After figuring out how parameters should change:
- The learningRate controls how big each adjustment is
- Smaller values make small, cautious changes
- Larger values make bigger, more aggressive changes
The method also uses "momentum," which is like inertia:
- If parameters have been moving in a certain direction, they tend to keep going
- This helps navigate flat regions and avoid getting stuck in local minima
- Think of it like rolling a ball downhill - it builds up speed in the right direction
After updating all parameters, the gradients are cleared to prepare for the next training batch.

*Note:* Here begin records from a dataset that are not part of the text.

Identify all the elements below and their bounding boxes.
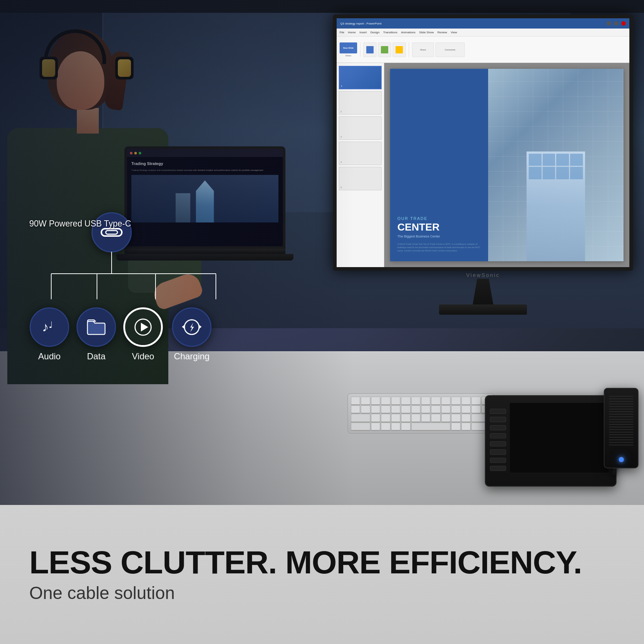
- monitor-brand-label: ViewSonic: [466, 272, 500, 278]
- slide-thumb-3[interactable]: 3: [339, 116, 382, 140]
- key: [431, 405, 440, 413]
- ribbon-right-group: Share Comments: [412, 42, 465, 57]
- image-section: Trading Strategy Trading Strategy analys…: [0, 0, 644, 505]
- key: [381, 423, 390, 431]
- window: [556, 167, 569, 179]
- slide-thumb-1-bg: [340, 67, 381, 89]
- ribbon-btn-new[interactable]: New Slide: [340, 42, 357, 53]
- speaker-grill: [609, 396, 633, 453]
- slide-canvas: OUR TRADE CENTER The Biggest Business Ce…: [390, 69, 624, 261]
- ribbon-share-btn[interactable]: Share: [412, 42, 434, 57]
- key-caps: [351, 414, 370, 422]
- key: [441, 414, 450, 422]
- key: [391, 414, 400, 422]
- laptop: Trading Strategy Trading Strategy analys…: [124, 146, 285, 278]
- ppt-ribbon: New Slide Slides: [337, 37, 629, 63]
- keyboard: [348, 393, 494, 434]
- main-container: Trading Strategy Trading Strategy analys…: [0, 0, 644, 644]
- speaker: [604, 388, 639, 468]
- grill-line: [609, 414, 633, 415]
- subheadline: One cable solution: [29, 583, 615, 603]
- ribbon-image-btn[interactable]: [393, 42, 406, 57]
- window: [556, 154, 569, 166]
- laptop-max-dot: [139, 152, 141, 154]
- key: [401, 423, 410, 431]
- window-controls: [607, 21, 626, 26]
- key: [421, 397, 430, 405]
- menu-file[interactable]: File: [340, 31, 344, 34]
- key: [451, 423, 460, 431]
- window: [543, 154, 555, 166]
- menu-trans[interactable]: Transitions: [383, 31, 397, 34]
- key: [401, 405, 410, 413]
- slide-thumb-4[interactable]: 4: [339, 142, 382, 165]
- laptop-base: [116, 254, 293, 261]
- menu-view[interactable]: View: [451, 31, 457, 34]
- win-close: [621, 21, 626, 26]
- key: [401, 414, 410, 422]
- grill-line: [609, 434, 633, 435]
- window: [570, 167, 583, 179]
- grill-line: [609, 427, 633, 427]
- tablet-btn-3[interactable]: [490, 425, 506, 430]
- monitor-neck: [468, 279, 498, 304]
- ribbon-comments-btn[interactable]: Comments: [435, 42, 465, 57]
- slide-thumb-3-label: 3: [341, 136, 342, 138]
- monitor-base: [439, 304, 527, 315]
- headphone-right-cup: [115, 57, 134, 79]
- tablet-btn-4[interactable]: [490, 433, 506, 438]
- key: [461, 397, 471, 405]
- slide-thumb-5[interactable]: 5: [339, 167, 382, 190]
- menu-insert[interactable]: Insert: [359, 31, 367, 34]
- key: [461, 405, 471, 413]
- key: [461, 423, 471, 431]
- slide-body-text: A World Trade Center lets You Id Trade C…: [397, 243, 481, 252]
- window: [529, 154, 542, 166]
- key: [421, 405, 430, 413]
- slide-thumb-2[interactable]: 2: [339, 91, 382, 115]
- menu-design[interactable]: Design: [370, 31, 379, 34]
- grill-line: [609, 445, 633, 445]
- menu-home[interactable]: Home: [348, 31, 356, 34]
- monitor-large: Q3 strategy report - PowerPoint File Hom…: [333, 15, 633, 307]
- tablet-btn-5[interactable]: [490, 441, 506, 446]
- tablet-btn-1[interactable]: [490, 409, 506, 414]
- ribbon-layout-btn[interactable]: [363, 42, 377, 57]
- ppt-menubar: File Home Insert Design Transitions Anim…: [337, 29, 629, 37]
- grill-line: [609, 411, 633, 412]
- tablet-btn-2[interactable]: [490, 417, 506, 422]
- menu-slide[interactable]: Slide Show: [419, 31, 434, 34]
- headphone-left-pad: [42, 59, 55, 77]
- slide-left-panel: OUR TRADE CENTER The Biggest Business Ce…: [390, 69, 488, 261]
- laptop-screen: Trading Strategy Trading Strategy analys…: [124, 146, 285, 249]
- key: [401, 397, 410, 405]
- ribbon-theme-btn[interactable]: [378, 42, 391, 57]
- slide-thumb-2-label: 2: [341, 111, 342, 113]
- laptop-hinge: [124, 249, 285, 254]
- win-ctrl: [607, 21, 611, 26]
- key: [441, 405, 450, 413]
- key: [411, 397, 420, 405]
- building-windows: [527, 151, 585, 261]
- menu-anim[interactable]: Animations: [401, 31, 416, 34]
- tablet-btn-6[interactable]: [490, 449, 506, 454]
- menu-review[interactable]: Review: [438, 31, 447, 34]
- ribbon-group-slides: Slides: [340, 55, 357, 57]
- headphone-left-cup: [40, 57, 58, 79]
- grill-line: [609, 424, 633, 425]
- key: [431, 414, 440, 422]
- building-main: [527, 151, 585, 261]
- tablet-btn-7[interactable]: [490, 458, 506, 463]
- laptop-doc-body: Trading Strategy analysis and comprehens…: [131, 169, 278, 172]
- monitor-stand-assembly: ViewSonic: [333, 271, 633, 315]
- key: [411, 414, 420, 422]
- key: [371, 414, 380, 422]
- ppt-title: Q3 strategy report - PowerPoint: [340, 22, 607, 25]
- slide-thumb-1[interactable]: 1: [339, 66, 382, 89]
- bottom-banner: LESS CLUTTER. MORE EFFICIENCY. One cable…: [0, 505, 644, 644]
- slide-our-label: OUR TRADE: [397, 216, 481, 221]
- window: [570, 154, 583, 166]
- key: [351, 405, 360, 413]
- window: [543, 167, 555, 179]
- tablet-btn-8[interactable]: [490, 466, 506, 471]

UpdateParametersGpu(IGpuOptimizerConfig)
GPU-resident parameter update with polymorphic optimizer support. Updates all weight tensors directly on GPU using the specified optimizer configuration.
public override void UpdateParametersGpu(IGpuOptimizerConfig config)
Parameters
configIGpuOptimizerConfigGPU optimizer configuration specifying the optimizer type and hyperparameters.